Exercices sur le champ de course. Le soir, marche.

 

Périgueux, le 28 septembre 1914

        Chère Jeanne, chère mère, cher Henri

  Je vous écrit peut-etre pour la vingtième fois depuis que je suis dans le midi et cela sans savoir si une seule vous est parvenue. En tous cas, aucune des votres ne m'est arrivée et cela m'ennuie joliment. Je vais encore attendre un peu et ensuite, je risquerai une dépeche. Ecrivez moi tiujours et souvent afin qu'une de temps en temps, me parvienne. Bientot aussi, si vous voulez, vous pourrez m'envoyer un mandat télégraphique, car nous sommes dans un pays ou on ne donne rien pour rien et, en prenant le strict nécessaire, l'argent file mais rien ne presse encore.
    Resterai-je à Périgueux ? Nous n'en savons rien. Une dépeche arrive et une heure aprés, on est parti.

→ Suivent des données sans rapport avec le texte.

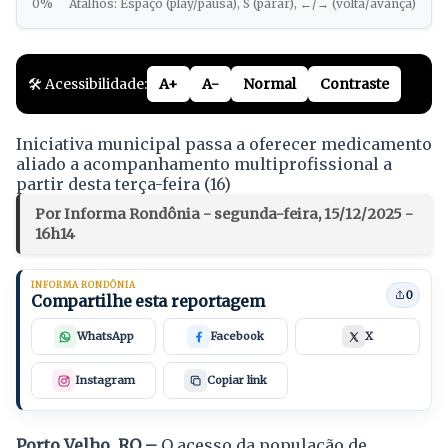
0%
Atalhos: Espaço (play/pausa), S (parar), ←/→ (volta/avança)
🛠️ Acessibilidade:
A+
A-
Normal
Contraste
Iniciativa municipal passa a oferecer medicamento
aliado a acompanhamento multiprofissional a
partir desta terça-feira (16)
Por Informa Rondônia - segunda-feira, 15/12/2025 -
16h14
INFORMA RONDÔNIA
0
Compartilhe esta reportagem
WhatsApp
Facebook
X
Instagram
Copiar link
Porto Velho, RO –
O acesso da população de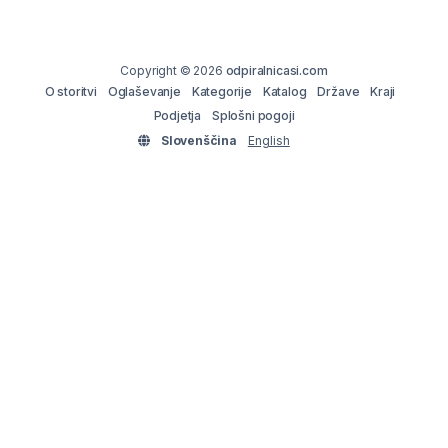
Copyright © 2026
odpiralnicasi.com
O storitvi
Oglaševanje
Kategorije
Katalog
Države
Kraji
Podjetja
Splošni pogoji
Slovenščina
English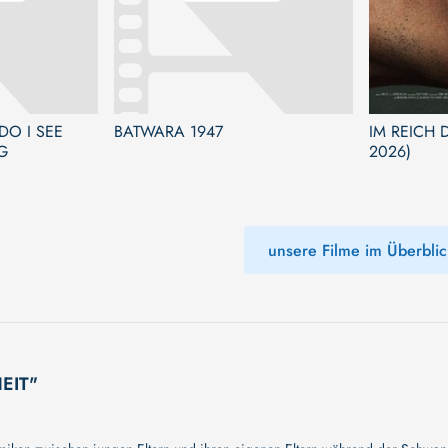
DO I SEE
BATWARA 1947
IM REICH 
G
2026)
unsere Filme im Überblic
HEIT"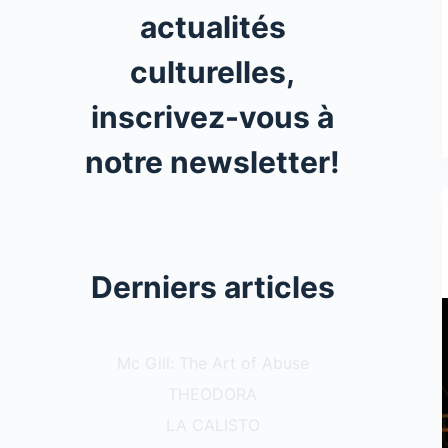
actualités
culturelles,
inscrivez-vous à
notre newsletter!
Derniers articles
Mc Gill: The Art of Abuse
THEODORA
LA CALISTO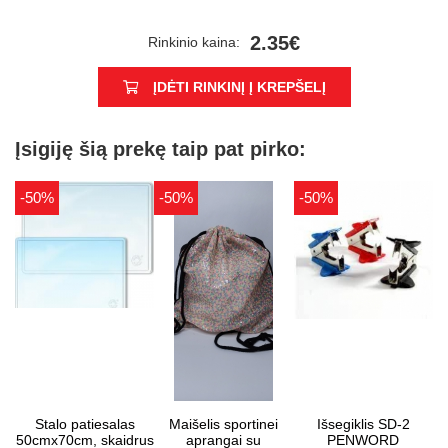
2.35€
Rinkinio kaina:
ĮDĖTI RINKINĮ Į KREPŠELĮ
Įsigiję šią prekę taip pat pirko:
-50%
-50%
-50%
Stalo patiesalas
Maišelis sportinei
Išsegiklis SD-2
50cmx70cm, skaidrus
aprangai su
PENWORD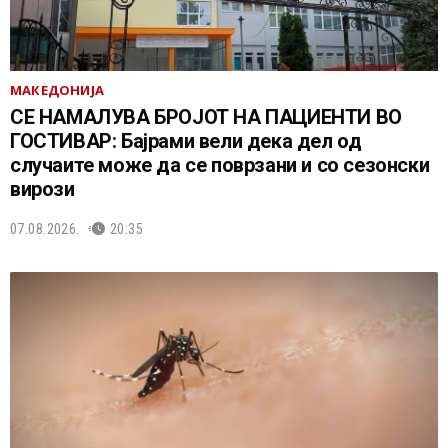
МАКЕДОНИЈА
СЕ НАМАЛУВА БРОЈОТ НА ПАЦИЕНТИ ВО
ГОСТИВАР: Бајрами вели дека дел од
случаите може да се поврзани и со сезонски
вирози
07.08.2026.
20:35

Il faut boucher les trous et, à voir le nombre de blessés ici à Périgueux, il doit en falloir...Enfin, à la grace de Dieu, s'il le faut, on fera son devoir. En tout cas, on nous fait joliment turbiner au 50°.Cela ne vaut pas le régiment du Nord et de plus, les gars du Pas de Calais ont peine à se faire avec les soldats du midi.
  Je ne vous demande pas ou en est la culture. C'est difficile de se figurer d'ici et je me doute que Gout et Marcel, sous la conduite de M Devaux ont à coeur de faire leur devoir, eux aussi, afin que, lorsque je rentrerai, si toutefois je ne suis pas arreté en chemin, je vois à peu prés tout en ordre. J"espére que vous vous portez bien, qu'Henri est toujours sage et se prépare à retourner en classe. Il voudra bien souhaiter le bonjour à Mr Leclercq. A-t-il des nouvelles de ses enfants ? Joseph est ici à Périgueux, il a été blessé au poignet par une balle au premier engagement sous Verdun. Il est complétement guéri maintenant et s'il avait le droit, il retournerait bien en permission dans le Pas de Calais, mais c'est toujours zone interdite. Souhaitez bien le bonjour à Mr et Mme Delaire, Eugénie, Mr et Mme Devaux etc..Alfred m'a ecrit hier, il m'annonce qu'il est nommé caporal (bon courage que je lui souhaite..)
   je vous quitte encore une fois, chère Jeanne et chère mère. Bon courage, je pense toujours à vous et vous embrasse bien fort.
       Votre tout affectionné.
                     EMMANUEL
(lettre ecrite du bar central, 18, rue Gambetta à Périgueux).

 

LE 29 SEPTEMBRE 1914:

La Cie assiste aux obséques d'un colonel, mort de ses blessures. Colonel Blainville.

LE 30 SEPTEMBRE 1914:

On parle le soir d'un prochain départ. 100 hommes par Cie sont désignés.
                   C'EST MON TOUR.
La journée se passe à nous donner tout ce qu'il nous faut. Les coeurs commencent à s'attrister...Changement de sous-officiers, de caporaux. J'ai comme sergent et caporal, des auvergnats à l'air plutot rebarbatifs...Ils s'apprivoiseront bientot sans doute, car, on n'a pas affaire à des bleus avec les gars du Pas de Calais...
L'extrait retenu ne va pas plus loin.